Given these entries, repeat exactly the lines starting with the one that has "In this great" and going on through the one that has "96+ пятизвездочных отзыв", both included, but none of the pictures.

EXERCISE MATERIALS: Begin

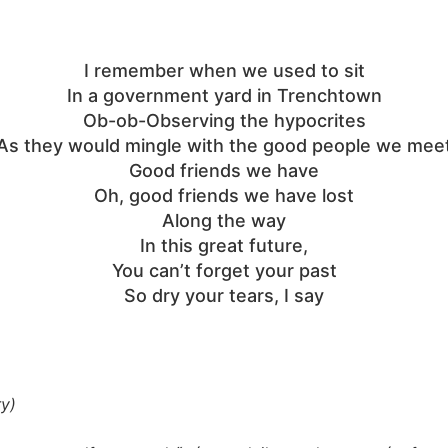
I remember when we used to sit
In a government yard in Trenchtown
Ob-ob-Observing the hypocrites
As they would mingle with the good people we mee
Good friends we have
Oh, good friends we have lost
Along the way
In this great future,
You can’t forget your past
So dry your tears, I say
y)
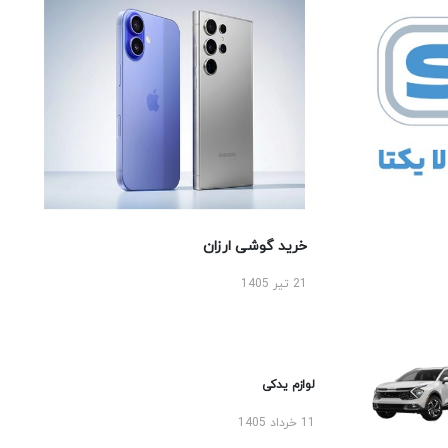
خرید گوشی ارزان
21 تیر 1405
لوازم یدکی
11 خرداد 1405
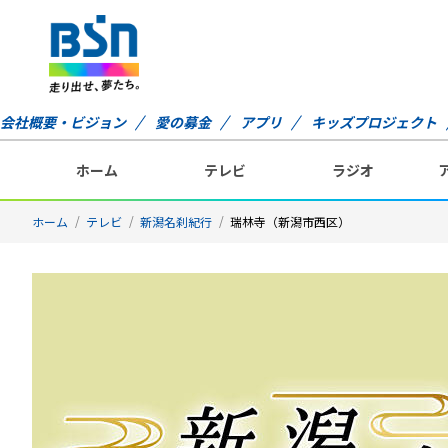
会社概要・ビジョン
愛の募金
アプリ
キッズプロジェクト
ホーム
テレビ
ラジオ
ホーム
テレビ
新潟名刹紀行
瑞林寺（新潟市西区）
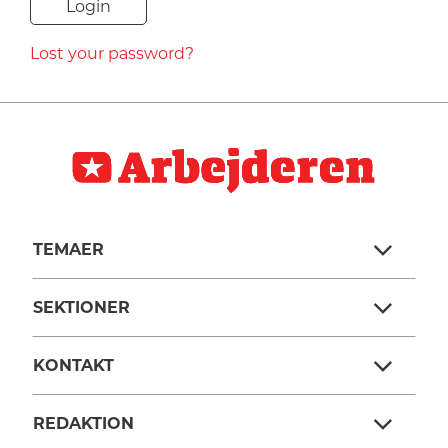
NAVNE
Lost your password?
HISTORIE
TEORI
TEMAER
SEKTIONER
KONTAKT
REDAKTION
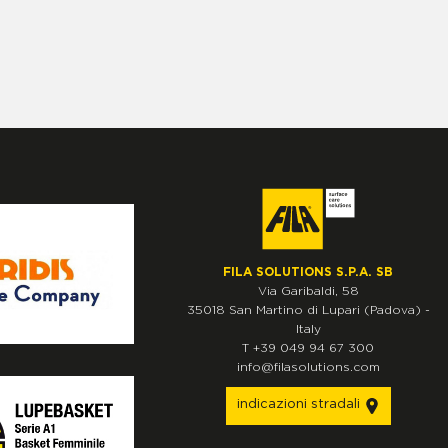
FILA SOLUTIONS S.P.A. SB
Via Garibaldi, 58
35018
San Martino di Lupari
(Padova)
-
Italy
T
+39 049 94 67 300
info@filasolutions.com
indicazioni stradali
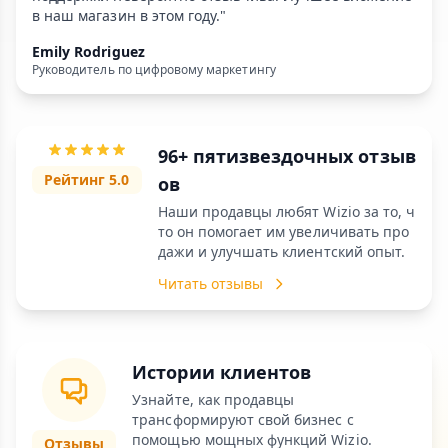
в наш магазин в этом году."
Emily Rodriguez
Руководитель по цифровому маркетингу
96+ пятизвездочных отзыв
Рейтинг 5.0
ов
Наши продавцы любят Wizio за то, ч
то он помогает им увеличивать про
дажи и улучшать клиентский опыт.
Читать отзывы
Истории клиентов
Узнайте, как продавцы
трансформируют свой бизнес с
помощью мощных функций Wizio.
Отзывы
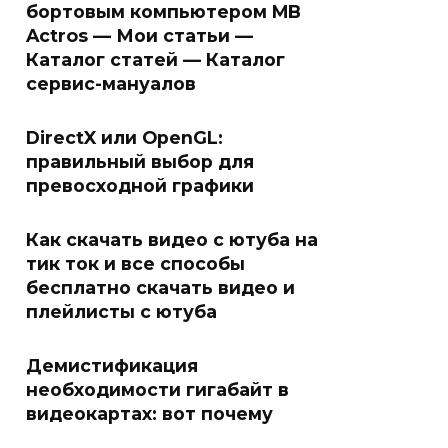
бортовым компьютером MB
Actros — Мои статьи —
Каталог статей — Каталог
сервис-мануалов
DirectX или OpenGL:
правильный выбор для
превосходной графики
Как скачать видео с ютуба на
тик ток и все способы
бесплатно скачать видео и
плейлисты с ютуба
Демистификация
необходимости гигабайт в
видеокартах: вот почему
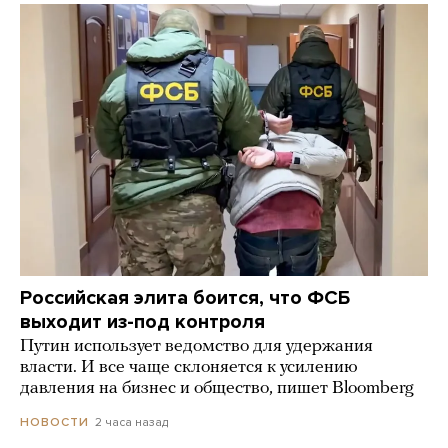
Российская элита боится, что ФСБ
выходит из-под контроля
Путин использует ведомство для удержания
власти. И все чаще склоняется к усилению
давления на бизнес и общество, пишет Bloomberg
2 часа назад
НОВОСТИ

EXERCISE MATERIALS: End

## TASK ANSWER
In this great future,
You can’t forget your past
So dry your tears, I say
y)
خرید گوشی ارزان
21 تیر 1405
لوازم یدکی
11 خرداد 1405
会社概要・ビジョン
愛の募金
アプリ
キッズプロジェクト
ホーム
テレビ
ラジオ
ホーム
テレビ
新潟名刹紀行
瑞林寺（新潟市西区）
NAVNE
Lost your password?
HISTORIE
TEORI
TEMAER
SEKTIONER
KONTAKT
REDAKTION
FILA SOLUTIONS S.P.A. SB
Via Garibaldi, 58
35018
San Martino di Lupari
(Padova)
-
Italy
T
+39 049 94 67 300
info@filasolutions.com
indicazioni stradali
в наш магазин в этом году."
Emily Rodriguez
Руководитель по цифровому маркетингу
96+ пятизвездочных отзыв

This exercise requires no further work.